A papermaking project supported by Cultural Survival is helping Colombia's Macuna Indians find economic self-sufficiency and a sense of control over their own destiny. The Macunas are one of the more organized indigenous communities in the Amazonian rain forest, in an area declared an indigenous reserve in 1988. The community in Centro Providencia has been a local leader in self-development, successfully building a school and a health clinic. Most of the families in Centro Providencia live within the forest folds not far fro the heart of Providencia, where the school and health clinic stand.

Up until recently, the lack of jobs led Macunas to seek work elsewhere, causing the disintegration of their community and dilution of their culture. many make desperate expeditions to the gold mines, but find the high cost of living consumes most of their wages, with the rest drowned in cachasa, a sugar cane-based alcohol. many men return from the mines discouraged and poorer than before. Others rely on fishing, but the local trading center for fish is 12 hours away by outboard motorboat and a couple of days' journey by dugout canoe.
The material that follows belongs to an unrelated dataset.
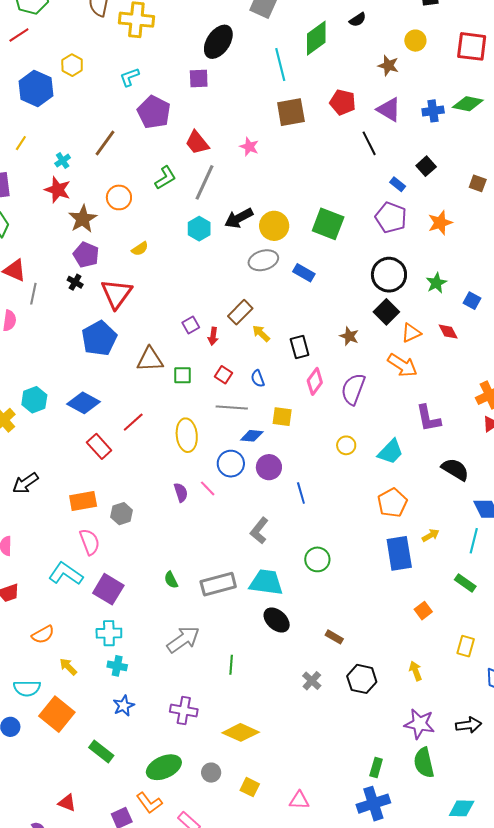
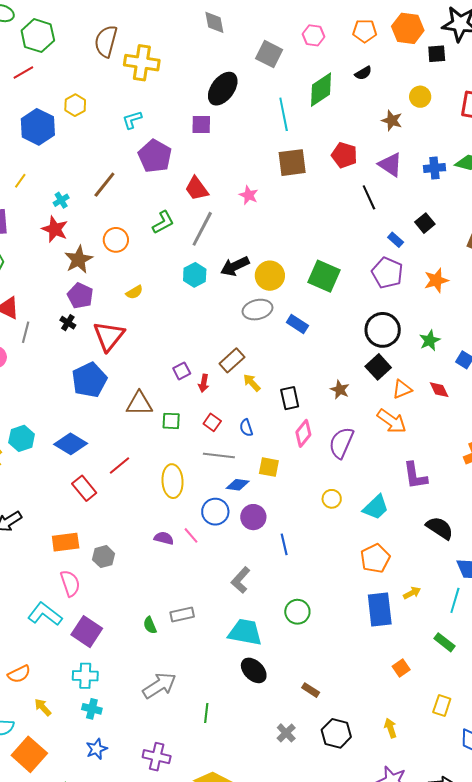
purple semicircle: (181, 492) -> (164, 538), turned -60
gray rectangle: (218, 584) -> (182, 615), moved, size x0.7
A handful work as maids in Bogota, but most Macuna prefer to remain in their own community.

For those who stay, the traditional means of subsistence-fishing, hunting, and farming-are not longer enough, since cash is needed for necessities such as fish hooks, cooking pots, and machetes. Thus the Macuna welcomed Cultural Survival's papermaking project, the result of their direct requests to Massachusetts artist Rick Harlow when he first visited the region. Harlow felt that paper produced in the Amazon would have a wide appeal for artists and other paper connoisseurs in the States. He approached paper producers and distributors in the States and found a viable market.

For the trial run, one of the local community members, Luis Macuna, offered to coordinate the project, faithfully leaning all the facets of papermaking from building the workshop to experimenting with fibers and design. He is now producing paper with three other workers, all of whom are excited by the prospects of exporting the paper. The original workers were men, because the women work in the fields from dawn to dusk, but the women have already begun to participate by collecting and preparing the raw materials.

The next phase of the project in fact will expands the small papermaking workshop goals is to have at least one member of the project more effective, both to make the project more effective and the community more cohesive.

The papermaking project helps the Macuna on other levels, for its promotes protection of the environment, cooperation among neighboring indigenous groups, and mutual support with other development initiativies. It genuinely integrates a concern for local economy well-being with environmental respect. "Native knowledge of the local flora has been essential for identifying the fiberrich plants with the greatest potential for making paper," according to Harlow. "The most plentiful and renewable, by far, is the yarumo. It is colonizer and is most common in secondary growth areas of the forest. From an environmental standpoint it is ideal."

Neighboring indigenous communities, such as the Yucuna and the Tanimuka, have also expressed strong interest in joining the papermaking project, and the workshop in Centro Providencia will serve as a model for these communities. Says Harlow, "There is a need for inter-community activity in order to unify the region. The more the indigenous groups are able to cooperate with each other on issues such as economic subsistence, health, and education, the better they are able to lobby for themselves."

The project also enjoys mutual support with other development initiatives in the community such as the Apaporis Health Project, founded in 1987 to confront epidemics such as malaria and acute respiratory infection. The health project has made its woodworking shop available to the paper workshop and has developed community training session, a useful model for training future papermakers. In return, funds generated by the papermaking project may be used to buy medicine for the health project.